RN: Why are bisphosphonates not generally recommended for patients with an estimated glomerular filtration rate (eGFR) < 35ml/min?
LR, MBH: Oral and intravenous bisphosphonates are excreted via the kidney and may accumulate in bone faster in advanced-stage chronic kidney disease patients with eGFR <35ml/min compared with those with a normal renal function. When eGFR <35ml/min, adynamic bone disease is more likely to occur. Additionally, there is limited large-scale clinical safety data on bisphosphonate use in patients with eGFR <35 mL/min.
RN: What is the clinical significance of these guideline updates?
LR, MBH: These guidelines provide more choices for osteoporosis therapy than prior guidelines.Education of providers and their patients concerning the need for anti-resorptive medications after denosumab, teriparatide, abaloparatide and romosozumab treatment will prevent vertebral fractures and bone loss when these drugs are discontinued.
RN: What are the implications for both rheumatologists and patients?

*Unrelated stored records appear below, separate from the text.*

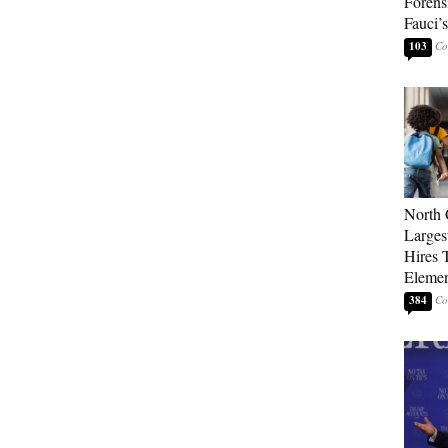
Forens
Fauci’
103
North 
Larges
Hires 
Elemen
384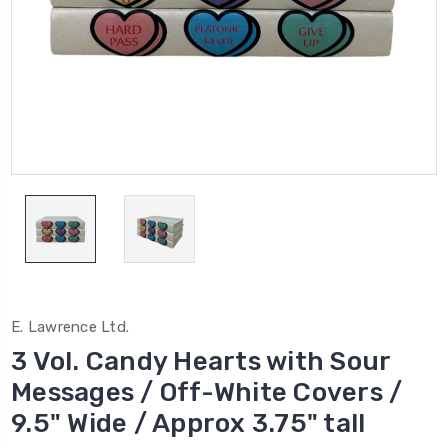
E. Lawrence Ltd.
3 Vol. Candy Hearts with Sour
Messages / Off-White Covers /
9.5" Wide / Approx 3.75" tall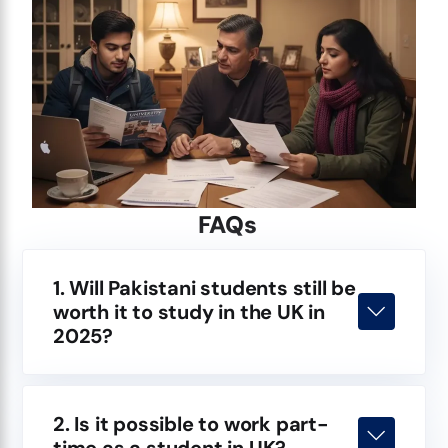
FAQs
1. Will Pakistani students still be
worth it to study in the UK in
2025?
2. Is it possible to work part-
time as a student in UK?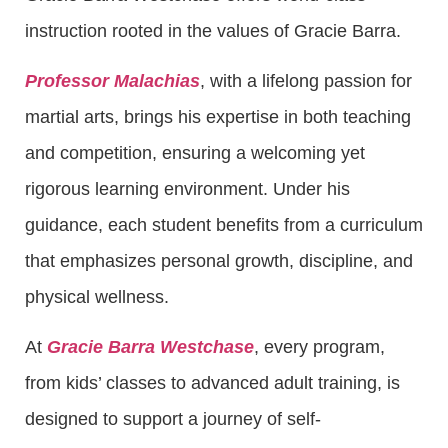
instruction rooted in the values of Gracie Barra.
Professor Malachias
, with a lifelong passion for
martial arts, brings his expertise in both teaching
and competition, ensuring a welcoming yet
rigorous learning environment. Under his
guidance, each student benefits from a curriculum
that emphasizes personal growth, discipline, and
physical wellness.
At
Gracie Barra Westchase
, every program,
from kids’ classes to advanced adult training, is
designed to support a journey of self-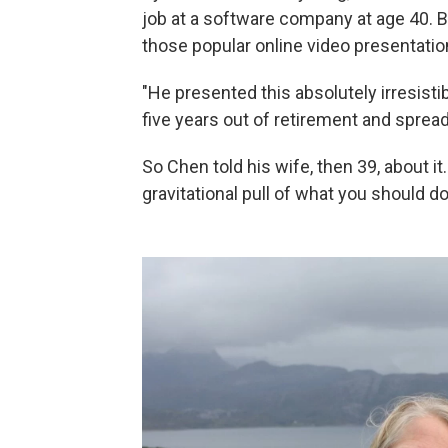
job at a software company at age 40. 
those popular online video presentatio
"He presented this absolutely irresisti
five years out of retirement and spread
So Chen told his wife, then 39, about it
gravitational pull of what you should d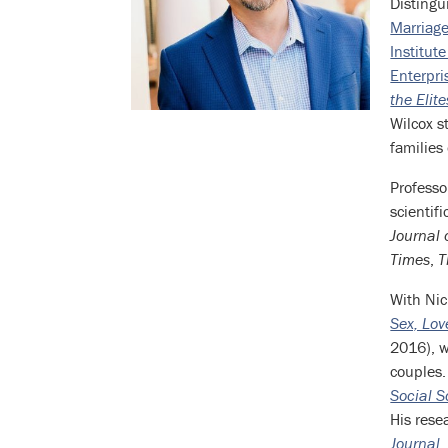
Distingu
Bio
Marriage
Institut
Enterpri
the Elit
Wilcox s
families
Professo
scientif
Journal 
Times
,
T
With Nic
Sex, Lo
2016), w
couples.
Social S
His rese
Journal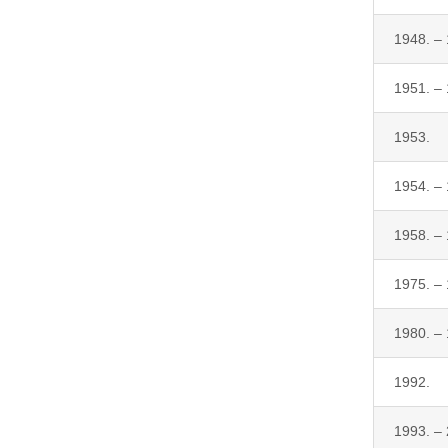
1948. –
1951. –
1953.
1954. –
1958. –
1975. –
1980. –
1992.
1993. –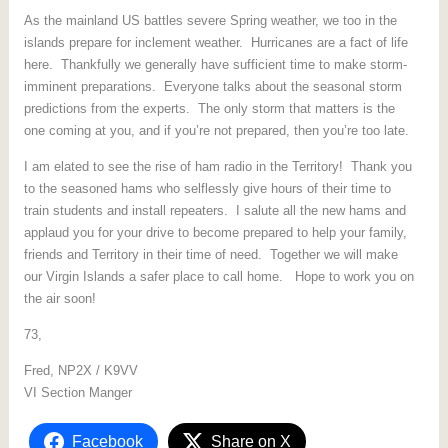
As the mainland US battles severe Spring weather, we too in the
islands prepare for inclement weather. Hurricanes are a fact of life
here. Thankfully we generally have sufficient time to make storm-
imminent preparations. Everyone talks about the seasonal storm
predictions from the experts. The only storm that matters is the
one coming at you, and if you’re not prepared, then you’re too late.
I am elated to see the rise of ham radio in the Territory! Thank you
to the seasoned hams who selflessly give hours of their time to
train students and install repeaters. I salute all the new hams and
applaud you for your drive to become prepared to help your family,
friends and Territory in their time of need. Together we will make
our Virgin Islands a safer place to call home. Hope to work you on
the air soon!
73,
Fred, NP2X / K9VV
VI Section Manger
Facebook
Share on X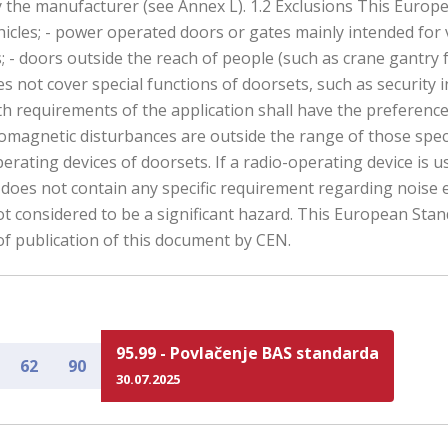
the manufacturer (see Annex L). 1.2 Exclusions This European
hicles; - power operated doors or gates mainly intended for v
; - doors outside the reach of people (such as crane gantry fenc
not cover special functions of doorsets, such as security in
ith requirements of the application shall have the preferen
omagnetic disturbances are outside the range of those spec
erating devices of doorsets. If a radio-operating device is 
 does not contain any specific requirement regarding noise
 not considered to be a significant hazard. This European Sta
of publication of this document by CEN.
95.99 - Povlačenje BAS standarda
62
90
30.07.2025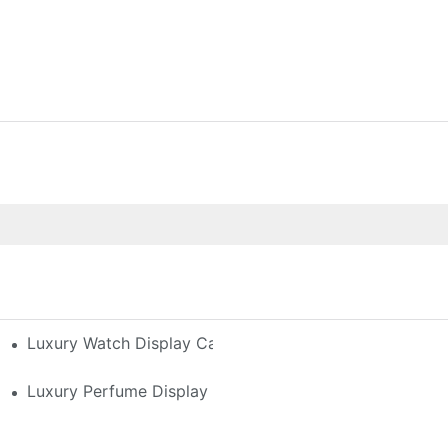
h-End Watches
Luxury Watch Display Case Buying Guide 2025: Compar
 Perfume Display Layout For Your Space
Luxury Perfume Display Cases: Glass, Lighting, And Cu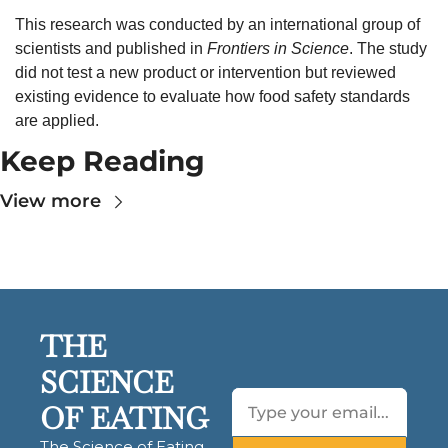
This research was conducted by an international group of 
scientists and published in 
Frontiers in Science
. The study 
did not test a new product or intervention but reviewed 
existing evidence to evaluate how food safety standards 
are applied.
Keep Reading
View more
THE 
SCIENCE 
OF EATING
The Science of Eating 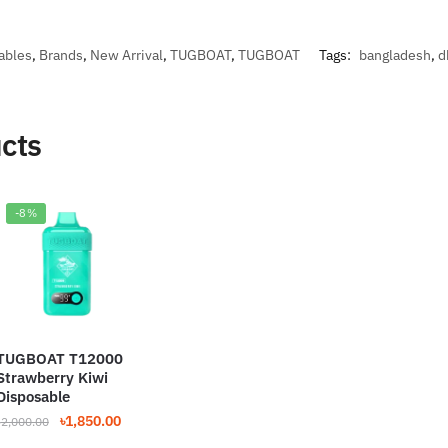
ables
,
Brands
,
New Arrival
,
TUGBOAT
,
TUGBOAT
Tags:
bangladesh
,
d
cts
-8%
TUGBOAT T12000
Strawberry Kiwi
Disposable
Original
Current
৳
1,850.00
৳
2,000.00
price
price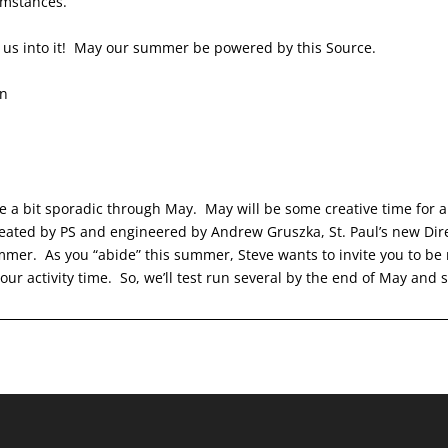
rcumstances.
s us into it! May our summer be powered by this Source.
en
e a bit sporadic through May. May will be some creative time for a
eated by PS and engineered by Andrew Gruszka, St. Paul’s new Direc
mer. As you “abide” this summer, Steve wants to invite you to be 
ur activity time. So, we’ll test run several by the end of May and s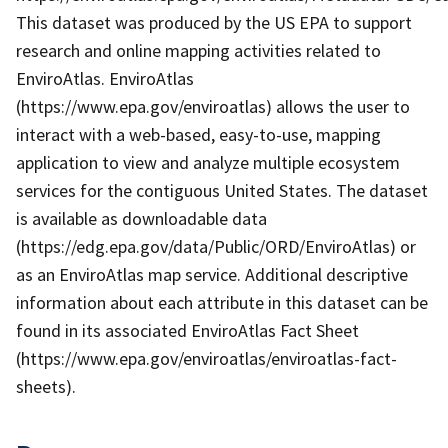
This dataset was produced by the US EPA to support
research and online mapping activities related to
EnviroAtlas. EnviroAtlas
(https://www.epa.gov/enviroatlas) allows the user to
interact with a web-based, easy-to-use, mapping
application to view and analyze multiple ecosystem
services for the contiguous United States. The dataset
is available as downloadable data
(https://edg.epa.gov/data/Public/ORD/EnviroAtlas) or
as an EnviroAtlas map service. Additional descriptive
information about each attribute in this dataset can be
found in its associated EnviroAtlas Fact Sheet
(https://www.epa.gov/enviroatlas/enviroatlas-fact-
sheets).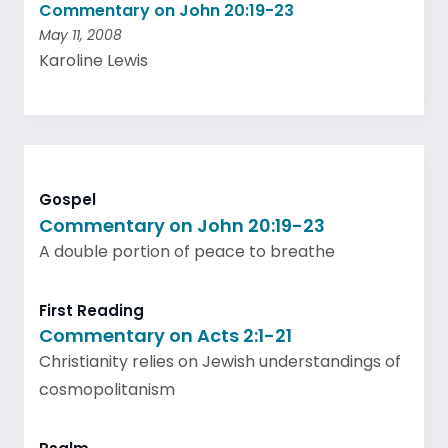
Commentary on John 20:19-23
May 11, 2008
Karoline Lewis
Gospel
Commentary on John 20:19-23
A double portion of peace to breathe
First Reading
Commentary on Acts 2:1-21
Christianity relies on Jewish understandings of
cosmopolitanism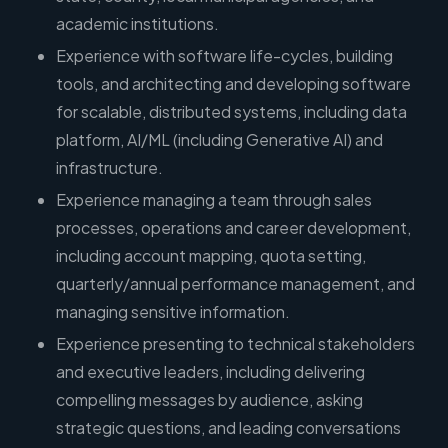
academic institutions.
Experience with software life-cycles, building
tools, and architecting and developing software
for scalable, distributed systems, including data
platform, AI/ML (including Generative AI) and
infrastructure.
Experience managing a team through sales
processes, operations and career development,
including account mapping, quota setting,
quarterly/annual performance management, and
managing sensitive information.
Experience presenting to technical stakeholders
and executive leaders, including delivering
compelling messages by audience, asking
strategic questions, and leading conversations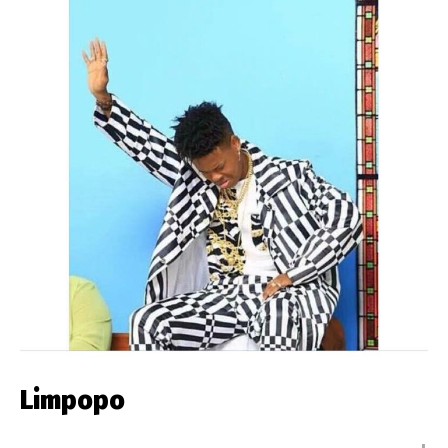
Limpopo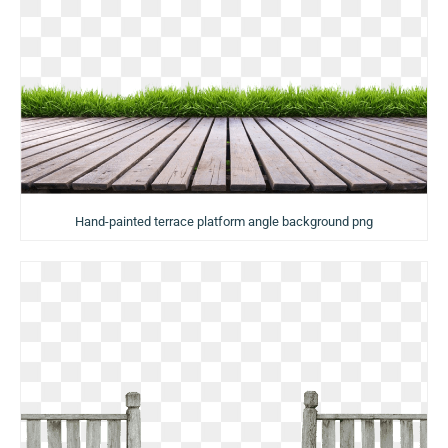
Hand-painted terrace platform angle background png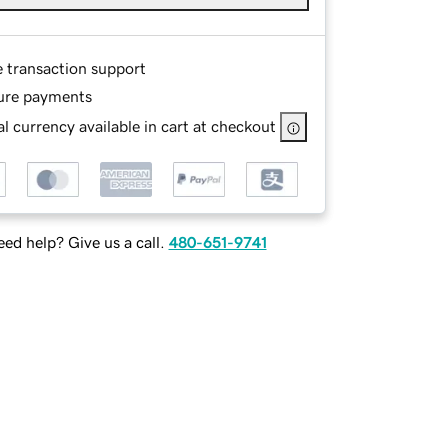
e transaction support
ure payments
l currency available in cart at checkout
ed help? Give us a call.
480-651-9741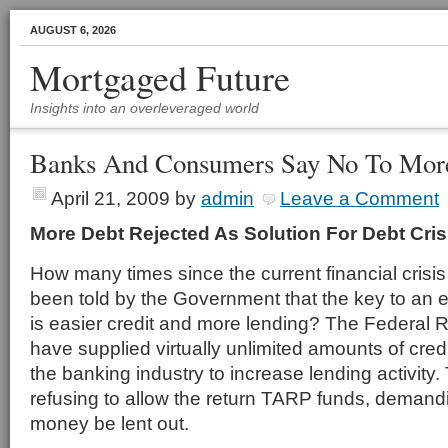
AUGUST 6, 2026
Mortgaged Future
Insights into an overleveraged world
Banks And Consumers Say No To Mor
April 21, 2009
by
admin
Leave a Comment
More Debt Rejected As Solution For Debt Cris
How many times since the current financial cris
been told by the Government that the key to an
is easier credit and more lending? The Federal
have supplied virtually unlimited amounts of cred
the banking industry to increase lending activity
refusing to allow the return TARP funds, demandi
money be lent out.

LR, MBH: These guidelines will provide rheumatologists and their patients more options for the primary treatment and prevention of glucocorticoid-induced osteoporosis. Additionally, based on the most recent literature, they will inform providers about the requirements for anti-resorptive therapy to help large bone gains remain after anabolic agents are discontinued.
The full manuscript is expected to be published in 2023.